New Delhi, April 17: A new study suggests the Ganga plain has been a grassland with human activity for 15,000 years, and was not an uninhabited zone of dense forests where humans didn’t venture until 3,500 years ago, as generally believed.

The study by scientists in Lucknow with collaborators in Germany and the US is the first to reconstruct variations in monsoon and vegetation in the Ganga plain in prehistoric times and connect the climatic changes to human activity.

The scientists from the Birbal Sahni Institute of Palaeobotany and Lucknow University analysed pollen and chemical signatures in mud dug up from a two-metre-deep hole in the dry lake bed of Sanai Tal, between Rae Bareli and Lalganj in eastern Uttar Pradesh.

Ancient pollen yields information about vegetation, while changes in the monsoon are reflected in the signatures of chemical elements buried in lake sediments.
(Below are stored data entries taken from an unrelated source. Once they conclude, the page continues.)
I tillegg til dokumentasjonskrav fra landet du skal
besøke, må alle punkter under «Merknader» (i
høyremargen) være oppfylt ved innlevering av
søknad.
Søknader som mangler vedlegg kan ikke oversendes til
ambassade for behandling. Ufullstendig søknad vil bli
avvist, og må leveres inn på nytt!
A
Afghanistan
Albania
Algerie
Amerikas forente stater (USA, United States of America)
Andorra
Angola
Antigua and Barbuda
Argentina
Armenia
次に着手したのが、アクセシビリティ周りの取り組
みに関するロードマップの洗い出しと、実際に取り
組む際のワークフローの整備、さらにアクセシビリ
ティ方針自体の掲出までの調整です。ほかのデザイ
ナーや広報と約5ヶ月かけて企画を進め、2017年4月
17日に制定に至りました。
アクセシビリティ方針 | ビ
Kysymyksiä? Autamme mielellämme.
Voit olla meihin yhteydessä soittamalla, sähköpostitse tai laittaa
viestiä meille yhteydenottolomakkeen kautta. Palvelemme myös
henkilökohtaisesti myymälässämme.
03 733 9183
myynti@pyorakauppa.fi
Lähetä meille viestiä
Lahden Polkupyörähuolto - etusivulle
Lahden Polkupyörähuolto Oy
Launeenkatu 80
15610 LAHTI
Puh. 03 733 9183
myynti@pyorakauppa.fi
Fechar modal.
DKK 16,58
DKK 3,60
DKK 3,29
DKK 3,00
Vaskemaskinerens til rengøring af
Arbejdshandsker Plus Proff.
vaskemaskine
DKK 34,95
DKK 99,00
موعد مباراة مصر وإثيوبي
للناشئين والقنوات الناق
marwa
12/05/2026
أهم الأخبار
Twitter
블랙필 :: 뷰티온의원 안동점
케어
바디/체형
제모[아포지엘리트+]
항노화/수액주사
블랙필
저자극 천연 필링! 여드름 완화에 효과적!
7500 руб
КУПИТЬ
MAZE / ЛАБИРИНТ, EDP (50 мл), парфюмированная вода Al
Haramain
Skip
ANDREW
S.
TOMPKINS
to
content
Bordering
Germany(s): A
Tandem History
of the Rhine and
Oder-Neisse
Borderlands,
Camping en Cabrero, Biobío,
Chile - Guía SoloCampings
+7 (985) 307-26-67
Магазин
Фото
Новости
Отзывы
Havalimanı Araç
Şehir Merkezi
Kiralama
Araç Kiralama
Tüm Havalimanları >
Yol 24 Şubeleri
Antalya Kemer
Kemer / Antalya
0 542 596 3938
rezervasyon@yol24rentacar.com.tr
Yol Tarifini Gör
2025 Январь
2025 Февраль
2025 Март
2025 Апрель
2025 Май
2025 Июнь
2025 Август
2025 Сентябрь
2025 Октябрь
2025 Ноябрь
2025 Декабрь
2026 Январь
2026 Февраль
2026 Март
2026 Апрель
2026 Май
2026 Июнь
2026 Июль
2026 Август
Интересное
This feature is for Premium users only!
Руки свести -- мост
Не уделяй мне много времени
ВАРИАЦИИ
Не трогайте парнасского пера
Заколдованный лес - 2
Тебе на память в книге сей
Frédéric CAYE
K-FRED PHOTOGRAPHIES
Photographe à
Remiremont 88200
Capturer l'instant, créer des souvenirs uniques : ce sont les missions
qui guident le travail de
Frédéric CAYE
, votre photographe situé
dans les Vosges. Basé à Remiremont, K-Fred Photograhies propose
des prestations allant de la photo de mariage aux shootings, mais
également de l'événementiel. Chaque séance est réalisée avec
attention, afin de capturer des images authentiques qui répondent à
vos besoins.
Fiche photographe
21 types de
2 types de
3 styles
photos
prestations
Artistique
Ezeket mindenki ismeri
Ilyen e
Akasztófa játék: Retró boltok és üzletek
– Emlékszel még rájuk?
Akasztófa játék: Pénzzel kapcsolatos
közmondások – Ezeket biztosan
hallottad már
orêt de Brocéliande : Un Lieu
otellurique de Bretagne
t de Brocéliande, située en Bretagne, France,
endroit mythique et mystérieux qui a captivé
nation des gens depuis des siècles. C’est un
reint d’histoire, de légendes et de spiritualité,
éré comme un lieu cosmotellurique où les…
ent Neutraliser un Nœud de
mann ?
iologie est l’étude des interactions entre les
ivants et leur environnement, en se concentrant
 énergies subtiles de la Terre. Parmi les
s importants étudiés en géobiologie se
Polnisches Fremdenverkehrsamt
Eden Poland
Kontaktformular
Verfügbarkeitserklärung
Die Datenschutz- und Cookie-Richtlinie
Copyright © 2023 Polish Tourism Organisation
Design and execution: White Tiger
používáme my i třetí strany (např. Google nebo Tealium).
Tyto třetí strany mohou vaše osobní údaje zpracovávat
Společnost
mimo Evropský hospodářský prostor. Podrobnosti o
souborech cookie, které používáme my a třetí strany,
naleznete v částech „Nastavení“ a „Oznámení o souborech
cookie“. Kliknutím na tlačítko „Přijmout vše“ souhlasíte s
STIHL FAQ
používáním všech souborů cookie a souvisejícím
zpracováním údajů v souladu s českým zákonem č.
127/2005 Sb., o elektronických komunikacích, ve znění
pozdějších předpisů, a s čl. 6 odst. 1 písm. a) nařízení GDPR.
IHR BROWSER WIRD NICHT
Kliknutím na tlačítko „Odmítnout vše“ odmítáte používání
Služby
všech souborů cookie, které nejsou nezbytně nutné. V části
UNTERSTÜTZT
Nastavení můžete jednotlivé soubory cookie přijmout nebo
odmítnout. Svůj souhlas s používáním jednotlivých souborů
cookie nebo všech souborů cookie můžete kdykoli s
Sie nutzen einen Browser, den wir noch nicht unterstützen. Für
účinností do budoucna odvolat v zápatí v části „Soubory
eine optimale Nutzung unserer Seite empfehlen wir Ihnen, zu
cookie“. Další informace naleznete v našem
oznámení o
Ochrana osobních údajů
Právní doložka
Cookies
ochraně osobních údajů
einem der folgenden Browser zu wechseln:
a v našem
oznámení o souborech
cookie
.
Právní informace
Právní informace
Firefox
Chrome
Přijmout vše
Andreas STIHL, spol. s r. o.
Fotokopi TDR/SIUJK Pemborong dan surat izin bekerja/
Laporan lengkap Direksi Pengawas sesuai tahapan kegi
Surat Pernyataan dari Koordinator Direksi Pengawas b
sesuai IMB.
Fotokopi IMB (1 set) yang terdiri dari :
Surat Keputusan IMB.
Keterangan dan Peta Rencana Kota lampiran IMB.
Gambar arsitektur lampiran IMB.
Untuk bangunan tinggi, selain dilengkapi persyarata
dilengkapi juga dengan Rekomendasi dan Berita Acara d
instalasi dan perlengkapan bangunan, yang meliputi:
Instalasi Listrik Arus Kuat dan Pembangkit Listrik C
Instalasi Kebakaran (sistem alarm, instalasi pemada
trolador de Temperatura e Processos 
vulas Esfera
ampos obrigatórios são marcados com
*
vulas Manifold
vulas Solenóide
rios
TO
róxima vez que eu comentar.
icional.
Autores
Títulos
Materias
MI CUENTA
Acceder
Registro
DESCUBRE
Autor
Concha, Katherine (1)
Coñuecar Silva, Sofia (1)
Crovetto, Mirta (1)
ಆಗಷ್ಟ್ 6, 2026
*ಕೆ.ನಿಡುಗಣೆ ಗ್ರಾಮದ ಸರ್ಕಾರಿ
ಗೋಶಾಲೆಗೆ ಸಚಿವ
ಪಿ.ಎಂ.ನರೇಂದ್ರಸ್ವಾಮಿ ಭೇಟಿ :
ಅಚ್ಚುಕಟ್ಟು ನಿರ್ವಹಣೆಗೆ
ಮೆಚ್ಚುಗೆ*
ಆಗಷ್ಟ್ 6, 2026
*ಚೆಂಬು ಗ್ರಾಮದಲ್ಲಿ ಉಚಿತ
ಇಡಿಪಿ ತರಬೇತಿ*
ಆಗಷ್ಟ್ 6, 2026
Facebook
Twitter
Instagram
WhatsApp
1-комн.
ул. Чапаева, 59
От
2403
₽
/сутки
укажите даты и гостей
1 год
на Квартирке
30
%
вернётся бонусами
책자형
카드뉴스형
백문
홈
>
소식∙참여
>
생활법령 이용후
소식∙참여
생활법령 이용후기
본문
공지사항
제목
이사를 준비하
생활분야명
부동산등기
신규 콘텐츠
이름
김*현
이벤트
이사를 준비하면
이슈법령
“Our findings suggest that people lived in the Sanai lake region 15,000 years ago,” said Mohan Singh Chauhan, a scientist at Birbal Sahni Institute.

Shikha Sharma, a scientist with the University of Wyoming in the US, was the lead investigator of the study published in the latest issue of the journal Current Science.

“This is bound to change ideas about human settlements in the Ganga plain,” said Indra Bir Singh, a geologist with Lucknow University who collaborated in the study.

“It has been assumed that the Ganga plain was covered by dense forests that prevented people from settling there until about 3,500 years ago, by which time they had developed tools to clear forests and move in,” Singh said.

But the Sanai lake bed tells a different story: of a seesawing monsoon affecting vegetation and human activity.

The pollen analysis shows that the Ganga plain was a savannah grassland with a few pockets of forests. The scientists also found “cultural pollen” ? pollen from plants that grow at sites of human habitation.

“Cultural pollen is indirect evidence for human presence and we found it throughout the 15,000-year history of Sanai Tal,” Chauhan said.

The lake itself formed about 12,500 years ago, during a period when the monsoon gained in strength. But the region experienced a 1,000-year spell of dry weather between 11,500 years and 10,500 years ago. During the period, there was a clear decline in the growth of trees around the Sanai Tal, the scientists said.

The levels of cultural pollen ? in other words, human activity in the region ? also dramatically declined during this dry spell.

The studies show the largest expansion of the lake occurred between 10,000 years and 5,800 years ago, a period corresponding to heavier monsoons. Early during this period, Chauhan said, the region witnessed the beginnings of agriculture.

Excavations at some 9,000-year-old sites in Pratapgarh district, about 100 km east of Sanai Tal, had earlier shown evidence of farming.

From 5,000 years ago to the present, the levels of cultural pollen ? including pollen from cultivated plants ? increases significantly. During this period, the Ganga plain is believed to have witnessed a largescale influx of people.